◆ **WHAT YOU WILL DO**:
Your answer should consist of each line below that contains the string "Items".

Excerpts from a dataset
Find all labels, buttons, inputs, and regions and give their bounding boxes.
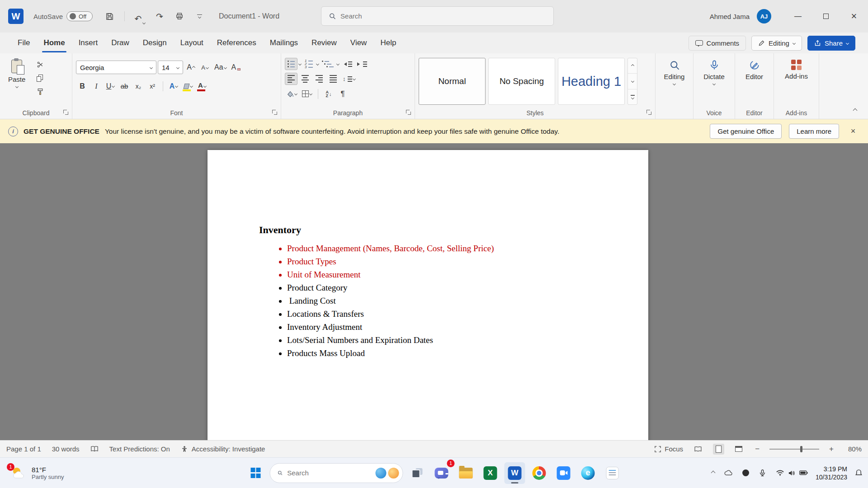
font-color-button[interactable]: A bbox=[196, 80, 208, 92]
dictate-button[interactable]: Dictate bbox=[697, 57, 731, 85]
shading-button[interactable] bbox=[285, 88, 299, 100]
align-center-button[interactable] bbox=[299, 73, 311, 85]
banner-close-button[interactable]: × bbox=[846, 125, 860, 138]
quick-print-button[interactable] bbox=[172, 9, 187, 24]
tab-review[interactable]: Review bbox=[305, 33, 344, 53]
read-mode-button[interactable] bbox=[691, 444, 705, 454]
tab-draw[interactable]: Draw bbox=[104, 33, 136, 53]
undo-button[interactable]: ↶ bbox=[132, 9, 147, 24]
paragraph-dialog-launcher[interactable] bbox=[406, 110, 411, 115]
text-predictions[interactable]: Text Predictions: On bbox=[109, 445, 170, 453]
decrease-indent-button[interactable] bbox=[340, 58, 354, 70]
autosave-toggle[interactable]: Off bbox=[66, 11, 93, 21]
tab-mailings[interactable]: Mailings bbox=[263, 33, 305, 53]
list-item[interactable]: Locations & Transfers bbox=[287, 307, 648, 320]
list-item[interactable]: Product Types bbox=[287, 255, 648, 268]
restore-button[interactable] bbox=[812, 0, 840, 33]
tab-references[interactable]: References bbox=[210, 33, 263, 53]
start-button[interactable] bbox=[245, 462, 266, 484]
clipboard-dialog-launcher[interactable] bbox=[63, 110, 69, 115]
save-button[interactable] bbox=[102, 9, 117, 24]
redo-button[interactable]: ↷ bbox=[152, 9, 167, 24]
list-item[interactable]: Product Category bbox=[287, 281, 648, 294]
zoom-level[interactable]: 80% bbox=[844, 445, 862, 453]
zoom-in-button[interactable]: + bbox=[827, 445, 835, 454]
word-count[interactable]: 30 words bbox=[52, 445, 80, 453]
tab-file[interactable]: File bbox=[11, 33, 37, 53]
bullets-button[interactable] bbox=[285, 58, 297, 70]
user-name[interactable]: Ahmed Jama bbox=[710, 13, 750, 20]
document-heading[interactable]: Inventory bbox=[259, 224, 648, 236]
word-button[interactable]: W bbox=[505, 462, 525, 484]
autosave-control[interactable]: AutoSave Off bbox=[33, 11, 93, 21]
text-effects-button[interactable]: A bbox=[167, 80, 180, 92]
styles-scroll-up-button[interactable] bbox=[628, 58, 637, 74]
align-right-button[interactable] bbox=[313, 73, 326, 85]
bullets-chevron[interactable] bbox=[298, 62, 302, 66]
borders-button[interactable] bbox=[300, 88, 314, 100]
addins-button[interactable]: Add-ins bbox=[778, 57, 815, 80]
clock[interactable]: 3:19 PM 10/31/2023 bbox=[816, 465, 847, 481]
document-page[interactable]: Inventory Product Management (Names, Bar… bbox=[208, 150, 648, 440]
styles-dialog-launcher[interactable] bbox=[646, 110, 652, 115]
line-spacing-button[interactable]: ↕ bbox=[341, 73, 357, 85]
office-search-box[interactable] bbox=[321, 6, 554, 26]
editing-mode-button[interactable]: Editing bbox=[751, 36, 802, 51]
minimize-button[interactable]: — bbox=[784, 0, 812, 33]
italic-button[interactable]: I bbox=[90, 80, 103, 92]
notification-center-button[interactable] bbox=[853, 467, 864, 479]
network-volume-battery-button[interactable] bbox=[774, 468, 810, 478]
subscript-button[interactable]: x₂ bbox=[132, 80, 145, 92]
font-dialog-launcher[interactable] bbox=[272, 110, 278, 115]
list-item[interactable]: Product Management (Names, Barcode, Cost… bbox=[287, 242, 648, 255]
microphone-tray-button[interactable] bbox=[757, 467, 768, 479]
styles-expand-button[interactable] bbox=[628, 89, 637, 104]
cut-button[interactable] bbox=[33, 59, 47, 70]
accessibility-status[interactable]: Accessibility: Investigate bbox=[181, 445, 265, 453]
collapse-ribbon-button[interactable] bbox=[849, 105, 861, 115]
bold-button[interactable]: B bbox=[76, 80, 89, 92]
excel-button[interactable]: X bbox=[480, 462, 501, 484]
onedrive-button[interactable] bbox=[722, 468, 735, 478]
file-explorer-button[interactable] bbox=[456, 462, 476, 484]
tray-overflow-button[interactable] bbox=[710, 469, 717, 476]
clear-formatting-button[interactable]: A bbox=[230, 61, 243, 74]
tab-view[interactable]: View bbox=[344, 33, 374, 53]
teams-chat-button[interactable]: 1 bbox=[431, 462, 452, 484]
copy-button[interactable] bbox=[33, 72, 47, 84]
learn-more-button[interactable]: Learn more bbox=[789, 124, 839, 139]
strikethrough-button[interactable]: ab bbox=[118, 80, 131, 92]
edge-button[interactable]: e bbox=[578, 462, 599, 484]
tab-design[interactable]: Design bbox=[136, 33, 174, 53]
zoom-slider-handle[interactable] bbox=[800, 446, 802, 452]
chrome-button[interactable] bbox=[529, 462, 550, 484]
shrink-font-button[interactable]: A bbox=[198, 61, 211, 74]
sort-button[interactable]: AZ ↓ bbox=[322, 88, 335, 100]
style-normal[interactable]: Normal bbox=[419, 58, 486, 105]
zoom-button[interactable] bbox=[553, 462, 574, 484]
taskbar-search-input[interactable] bbox=[287, 469, 371, 477]
word-app-icon[interactable]: W bbox=[8, 9, 24, 24]
web-layout-button[interactable] bbox=[732, 444, 745, 454]
zoom-out-button[interactable]: − bbox=[753, 445, 761, 454]
tab-home[interactable]: Home bbox=[37, 33, 71, 53]
change-case-button[interactable]: Aa bbox=[212, 61, 228, 74]
style-no-spacing[interactable]: No Spacing bbox=[488, 58, 555, 105]
zoom-slider[interactable] bbox=[769, 449, 819, 450]
editor-button[interactable]: Editor bbox=[739, 57, 770, 80]
show-hide-marks-button[interactable]: ¶ bbox=[336, 88, 349, 100]
numbering-button[interactable]: 1 2 3 bbox=[302, 58, 315, 70]
close-button[interactable]: × bbox=[840, 0, 868, 33]
underline-button[interactable]: U bbox=[104, 80, 117, 92]
justify-button[interactable] bbox=[327, 73, 340, 85]
notes-app-button[interactable] bbox=[602, 462, 623, 484]
superscript-button[interactable]: x² bbox=[146, 80, 159, 92]
search-input[interactable] bbox=[340, 12, 546, 20]
font-name-select[interactable]: Georgia bbox=[76, 61, 156, 74]
customize-qat-button[interactable] bbox=[192, 9, 207, 24]
multilevel-list-button[interactable] bbox=[320, 58, 335, 70]
styles-scroll-down-button[interactable] bbox=[628, 74, 637, 89]
highlight-button[interactable] bbox=[181, 80, 194, 92]
page-indicator[interactable]: Page 1 of 1 bbox=[6, 445, 41, 453]
paste-button[interactable]: Paste bbox=[4, 58, 30, 98]
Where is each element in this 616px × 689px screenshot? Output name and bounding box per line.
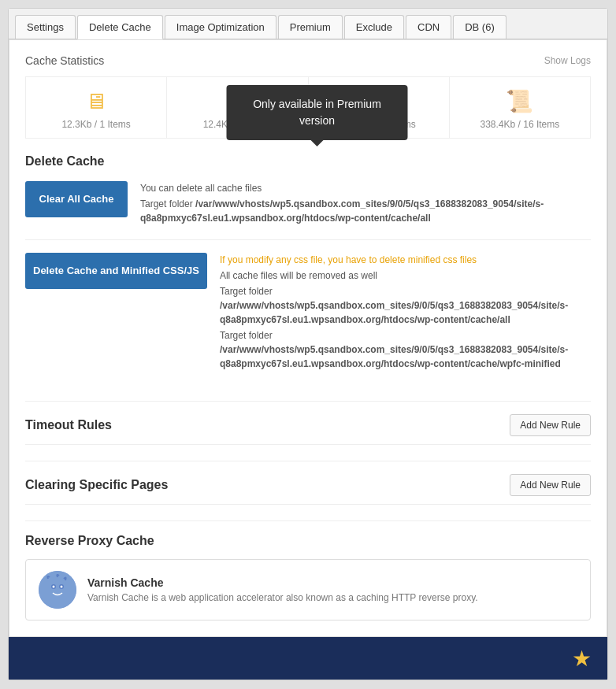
- reverse-proxy-title: Reverse Proxy Cache: [25, 534, 591, 548]
- divider-3: [25, 520, 591, 521]
- clear-info-primary: You can delete all cache files: [140, 181, 591, 195]
- minified-also-text: All cache files will be removed as well: [220, 269, 591, 283]
- stats-row: Only available in Premium version 12.3Kb…: [25, 76, 591, 139]
- clearing-specific-title: Clearing Specific Pages: [25, 478, 168, 492]
- main-content-area: Cache Statistics Show Logs Only availabl…: [9, 39, 607, 637]
- bottom-bar: ★: [9, 637, 607, 680]
- clearing-specific-header: Clearing Specific Pages Add New Rule: [25, 474, 591, 505]
- js-icon: [506, 88, 533, 114]
- varnish-description: Varnish Cache is a web application accel…: [87, 592, 478, 603]
- varnish-card: Varnish Cache Varnish Cache is a web app…: [25, 559, 591, 620]
- timeout-rules-title: Timeout Rules: [25, 418, 112, 432]
- delete-minified-row: Delete Cache and Minified CSS/JS If you …: [25, 253, 591, 385]
- star-icon: ★: [572, 646, 592, 672]
- svg-point-3: [53, 586, 55, 588]
- varnish-name: Varnish Cache: [87, 576, 478, 589]
- delete-minified-info: If you modify any css file, you have to …: [220, 253, 591, 372]
- minified-target2: Target folder /var/www/vhosts/wp5.qsandb…: [220, 328, 591, 371]
- minified-path1: /var/www/vhosts/wp5.qsandbox.com_sites/9…: [220, 300, 568, 325]
- stat-item-js: 338.4Kb / 16 Items: [450, 77, 590, 138]
- clear-all-cache-button[interactable]: Clear All Cache: [25, 181, 128, 217]
- timeout-rules-section: Timeout Rules Add New Rule: [25, 414, 591, 445]
- timeout-add-rule-button[interactable]: Add New Rule: [510, 414, 591, 436]
- tab-bar: Settings Delete Cache Image Optimization…: [9, 9, 607, 39]
- minified-orange-text: If you modify any css file, you have to …: [220, 253, 591, 267]
- minified-target1: Target folder /var/www/vhosts/wp5.qsandb…: [220, 284, 591, 327]
- clear-all-cache-info: You can delete all cache files Target fo…: [140, 181, 591, 227]
- tab-exclude[interactable]: Exclude: [344, 15, 404, 39]
- cache-statistics-title: Cache Statistics: [25, 54, 104, 67]
- tab-cdn[interactable]: CDN: [406, 15, 451, 39]
- clearing-specific-add-rule-button[interactable]: Add New Rule: [510, 474, 591, 496]
- show-logs-link[interactable]: Show Logs: [544, 55, 591, 66]
- divider-1: [25, 401, 591, 402]
- svg-point-4: [61, 586, 63, 588]
- delete-cache-title: Delete Cache: [25, 154, 591, 169]
- premium-tooltip: Only available in Premium version: [227, 85, 408, 140]
- tab-db[interactable]: DB (6): [453, 15, 507, 39]
- clear-all-cache-row: Clear All Cache You can delete all cache…: [25, 181, 591, 240]
- divider-2: [25, 461, 591, 461]
- main-container: Settings Delete Cache Image Optimization…: [8, 8, 608, 680]
- clear-target-path: /var/www/vhosts/wp5.qsandbox.com_sites/9…: [140, 198, 544, 224]
- tab-premium[interactable]: Premium: [278, 15, 343, 39]
- minified-path2: /var/www/vhosts/wp5.qsandbox.com_sites/9…: [220, 344, 568, 369]
- tab-image-optimization[interactable]: Image Optimization: [165, 15, 276, 39]
- varnish-info: Varnish Cache Varnish Cache is a web app…: [87, 576, 478, 603]
- stat-value-html: 12.3Kb / 1 Items: [61, 119, 130, 130]
- monitor-icon: [85, 88, 107, 114]
- tab-delete-cache[interactable]: Delete Cache: [77, 15, 163, 39]
- delete-minified-button[interactable]: Delete Cache and Minified CSS/JS: [25, 253, 207, 289]
- reverse-proxy-section: Reverse Proxy Cache: [25, 534, 591, 620]
- tab-settings[interactable]: Settings: [15, 15, 76, 39]
- delete-cache-section: Delete Cache Clear All Cache You can del…: [25, 154, 591, 385]
- cache-statistics-header: Cache Statistics Show Logs: [25, 54, 591, 67]
- stat-item-html: 12.3Kb / 1 Items: [26, 77, 167, 138]
- clearing-specific-section: Clearing Specific Pages Add New Rule: [25, 474, 591, 505]
- clear-info-target: Target folder /var/www/vhosts/wp5.qsandb…: [140, 197, 591, 225]
- varnish-avatar-svg: [39, 571, 76, 609]
- stat-value-js: 338.4Kb / 16 Items: [481, 119, 560, 130]
- timeout-rules-header: Timeout Rules Add New Rule: [25, 414, 591, 445]
- varnish-avatar: [39, 571, 76, 609]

◆ **RESPONSE AREA**:
- stat-item-js: 338.4Kb / 16 Items: [450, 77, 590, 138]
- stat-value-html: 12.3Kb / 1 Items: [61, 119, 130, 130]
- stat-item-html: 12.3Kb / 1 Items: [26, 77, 167, 138]
- stat-value-js: 338.4Kb / 16 Items: [481, 119, 560, 130]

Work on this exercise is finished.